More than 10,000 cases of breast and bowel cancer could be prevented each year if people took more exercise, such as going for brisk walks, experts said.

Just 45 minutes a day of activity at a moderate level could prevent about 5,500 cases of breast cancer in the UK.

At least 4,600 bowel cancer cases could also be stopped if people were moderately active for at least 30 minutes a day, five days a week, research showed.

Moderate activity is any type of exertion which gets the heart beating faster and makes people breathe more deeply.

Shorter bouts of exercise are also just as effective as longer sessions - it is the total time spent on activity that is important.

The calculations, from the World Cancer Research Fund (WCRF), show the importance of diet and exercise in lowering the risk of developing cancer.

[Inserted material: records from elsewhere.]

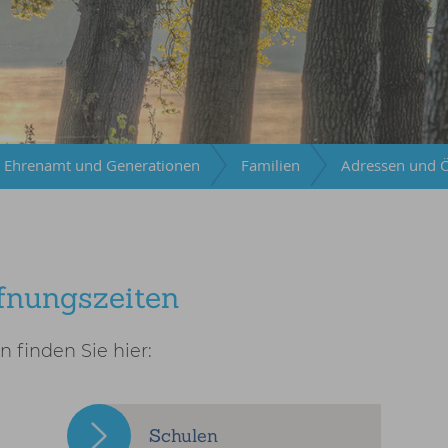
Ehrenamt und Generationen
Familien
Adressen und Ö
fnungszeiten
n finden Sie hier:
Schulen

Alongside brisk walking, other activities that would count include cycling at a leisurely pace, dancing, swimming at a leisurely pace, gardening and vacuuming combined with other housework.

According to the WCRF, exercise also cuts the risk of women developing womb cancer.

And because people who exercise tend to be more likely to keep a healthy weight, their risk of dozens of other cancers is lower than people who are overweight or obese.

Health experts warned last week that obesity was placing an "overwhelming" burden on the NHS as figures showed a 785% rise in weight-loss surgery.